> _Source data_
= = =

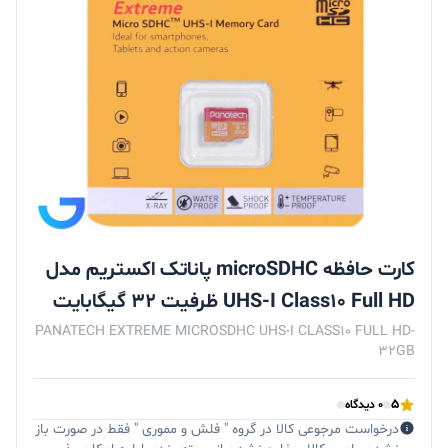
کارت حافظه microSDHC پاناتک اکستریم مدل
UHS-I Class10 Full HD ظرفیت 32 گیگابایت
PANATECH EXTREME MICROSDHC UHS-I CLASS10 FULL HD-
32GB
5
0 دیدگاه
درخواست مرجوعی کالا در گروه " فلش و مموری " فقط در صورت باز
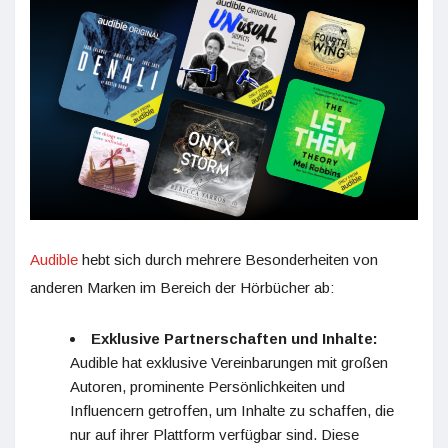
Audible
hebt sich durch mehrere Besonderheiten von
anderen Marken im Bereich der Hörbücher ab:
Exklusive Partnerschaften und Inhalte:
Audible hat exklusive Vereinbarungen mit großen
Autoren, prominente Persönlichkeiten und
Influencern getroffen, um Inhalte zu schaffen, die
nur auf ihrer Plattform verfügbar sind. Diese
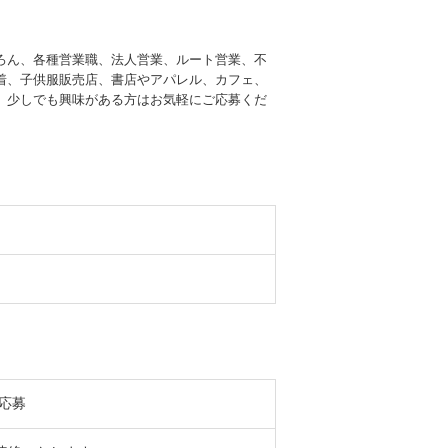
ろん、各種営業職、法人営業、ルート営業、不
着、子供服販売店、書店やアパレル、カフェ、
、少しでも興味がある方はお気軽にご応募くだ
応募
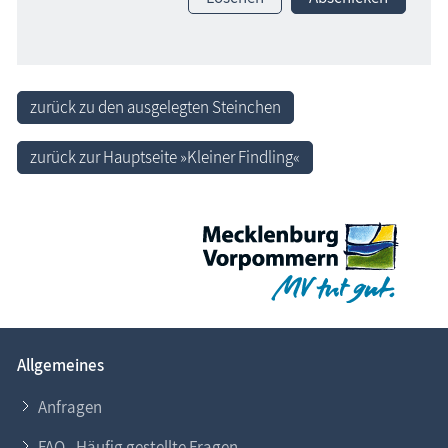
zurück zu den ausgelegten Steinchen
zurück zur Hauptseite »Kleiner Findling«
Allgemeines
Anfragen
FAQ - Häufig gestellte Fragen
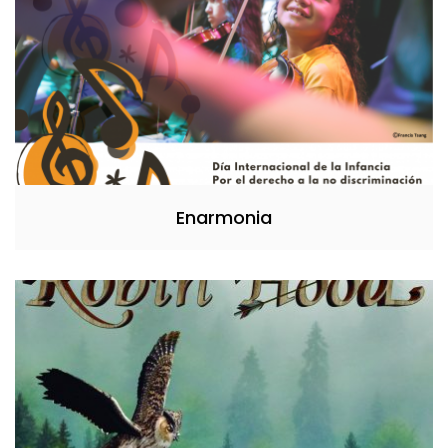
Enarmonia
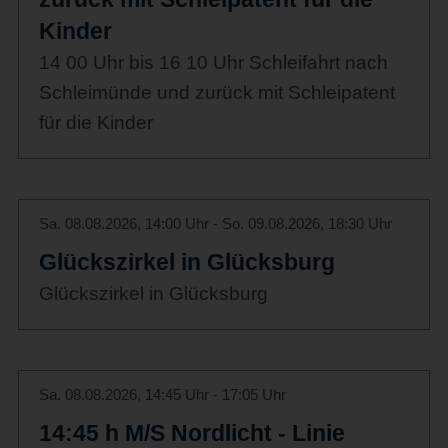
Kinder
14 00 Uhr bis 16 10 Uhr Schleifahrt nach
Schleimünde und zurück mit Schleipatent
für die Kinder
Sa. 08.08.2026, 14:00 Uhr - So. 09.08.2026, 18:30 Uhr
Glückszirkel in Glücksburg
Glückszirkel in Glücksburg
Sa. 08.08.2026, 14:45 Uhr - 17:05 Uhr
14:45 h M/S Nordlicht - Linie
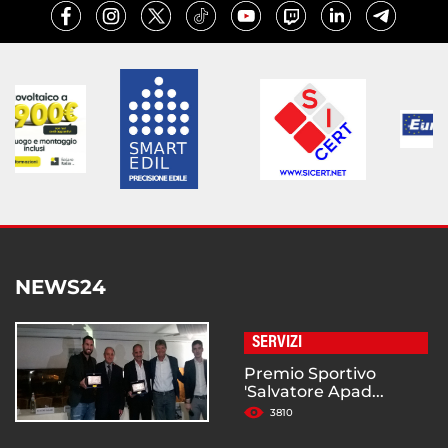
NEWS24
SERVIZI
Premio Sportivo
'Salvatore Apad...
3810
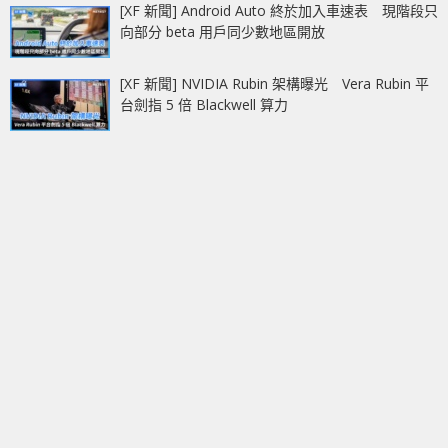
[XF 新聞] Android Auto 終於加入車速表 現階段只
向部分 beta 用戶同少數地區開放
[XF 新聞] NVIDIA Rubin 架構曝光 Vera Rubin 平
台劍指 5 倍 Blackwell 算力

= = =

Output all the records above exactly, but without their images.

کارت حافظه microSDHC پاناتک اکستریم مدل
UHS-I Class10 Full HD ظرفیت 32 گیگابایت
PANATECH EXTREME MICROSDHC UHS-I CLASS10 FULL HD-
32GB
5
0 دیدگاه
درخواست مرجوعی کالا در گروه " فلش و مموری " فقط در صورت باز
Audible
hebt sich durch mehrere Besonderheiten von
anderen Marken im Bereich der Hörbücher ab:
Exklusive Partnerschaften und Inhalte:
Audible hat exklusive Vereinbarungen mit großen
Autoren, prominente Persönlichkeiten und
Influencern getroffen, um Inhalte zu schaffen, die
nur auf ihrer Plattform verfügbar sind. Diese
ろん、各種営業職、法人営業、ルート営業、不
着、子供服販売店、書店やアパレル、カフェ、
、少しでも興味がある方はお気軽にご応募くだ
応募
zurück zu den ausgelegten Steinchen
zurück zur Hauptseite »Kleiner Findling«
Allgemeines
Anfragen
FAQ - Häufig gestellte Fragen
Enarmonia
Kinder
14 00 Uhr bis 16 10 Uhr Schleifahrt nach
Schleimünde und zurück mit Schleipatent
für die Kinder
Sa. 08.08.2026, 14:00 Uhr - So. 09.08.2026, 18:30 Uhr
Glückszirkel in Glücksburg
Glückszirkel in Glücksburg
Sa. 08.08.2026, 14:45 Uhr - 17:05 Uhr
14:45 h M/S Nordlicht - Linie
NEWS24
SERVIZI
Premio Sportivo
'Salvatore Apad...
3810
[XF 新聞] Android Auto 終於加入車速表 現階段只
向部分 beta 用戶同少數地區開放
[XF 新聞] NVIDIA Rubin 架構曝光 Vera Rubin 平
台劍指 5 倍 Blackwell 算力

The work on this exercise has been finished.